Electronic – Unstable/sensitive ARM- External SRAM connection

armpcbsram

I designed a board for a specific purpose. There are different active components on the board, including:

  • ATMEL SAM4S16C Controller (runs on 120MHz)
  • W5100 ethernet controller (connected to the SAM via SPI)
  • AT25DF321A FLASH (connected to the SAM via SPI)
  • RMLV0408EGSP 512Kx8 SRAM (connected to the SMC of SAM)

Schematic

Power:
enter image description here

I have checked the power lines with a scope. There are no noise or peaks on it. It's stable 3.25v

SAM<->SRAM:
enter image description here

Borad:
I didn't do impedance matching or track length matching. I thought that, it's not necessary yet on this frequency. Maybe that was a mistake. See exact trace lengths in update-4

Issue:
Communication on SPI and USB works just fine. However, the data transfer between the controller and the SRAM is unstable and operates only 10 times slower than it could/should be. I wrote a 2 phase test function which does the following:

Phase-1:

  1. Clears the RAM by filling it with 0xFF
  2. Writes 0x55 (01010101) on every odd addresses (1,3,5,etc) and 0xAA (10101010) on the even addresses
  3. Iterates over again on the full address range, reads back the values and compares to the expected value

Phase-2:

  1. 'Clears' the RAM by filling it with 0x00
  2. Writes 0x55 (01010101) on every even addresses (1,3,5,etc) and 0xAA (10101010) on the odd addresses (other way around then previously)
  3. Iterates over again on the full address range, reads back the values and compares to the expected value

If I set the timing according to the SRAM's datasheet the test function reports a few errors from phase-1 and a whole lot from phase 2 where are errors on almost every even addresses. When an error occurs, the controller reads out 0x00 instead of the expected value.

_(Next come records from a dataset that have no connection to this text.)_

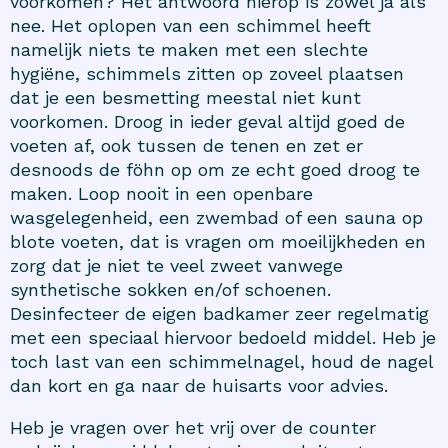
voorkomen? Het antwoord hierop is zowel ja als
nee. Het oplopen van een schimmel heeft
namelijk niets te maken met een slechte
hygiëne, schimmels zitten op zoveel plaatsen
dat je een besmetting meestal niet kunt
voorkomen. Droog in ieder geval altijd goed de
voeten af, ook tussen de tenen en zet er
desnoods de föhn op om ze echt goed droog te
maken. Loop nooit in een openbare
wasgelegenheid, een zwembad of een sauna op
blote voeten, dat is vragen om moeilijkheden en
zorg dat je niet te veel zweet vanwege
synthetische sokken en/of schoenen.
Desinfecteer de eigen badkamer zeer regelmatig
met een speciaal hiervoor bedoeld middel. Heb je
toch last van een schimmelnagel, houd de nagel
dan kort en ga naar de huisarts voor advies.
Heb je vragen over het vrij over de counter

If I instruct the controller to drive the SRAM 10 times slower, then the test function doesn't report any error. I put it inside of an endless loop, and let it to write/read back approx 5Gbytes. It was done without a single error. However, if I softly touch the surface of either the SRAM or the controller's package (without touching any pin) it starts producing errors. Sometimes I don't even need to touch the chip, it's enough to hold my finger 2-3mm above it.
On this speed, the error looks differently. Now, when the expected value is 0xAA then the result is 0x55 and vice versa.

Same code works just fine on SAm4SXplained (with slower access time). There is a different SRAM on that board which is a little bit slower (55ns).

Question:
What is wrong?
Actually, I don't expect concrete answers here, since the problem is quite complex. What I need is some guideline, where should I start, how could I find the error.

UPDATE-1

These are the timings I used.

Write access times:

NWE_SETUP = 1(cycles) = 8.333ns

NWE_PULSE = 5(cycles) = 41.66ns

NWE_CYCLE = 6(cycles) = 49.998ns

Read access times:

NRD_SETUP = 3(cycles) = 24.999ns

NRD_PULSE = 3(cycles) = 24.999ns

NRD_CYCLE = 6(cycles) = 49.998ns

SMC Mode register = 3 which means, read and write operations are timed according to WE/RD signals, instead of CS.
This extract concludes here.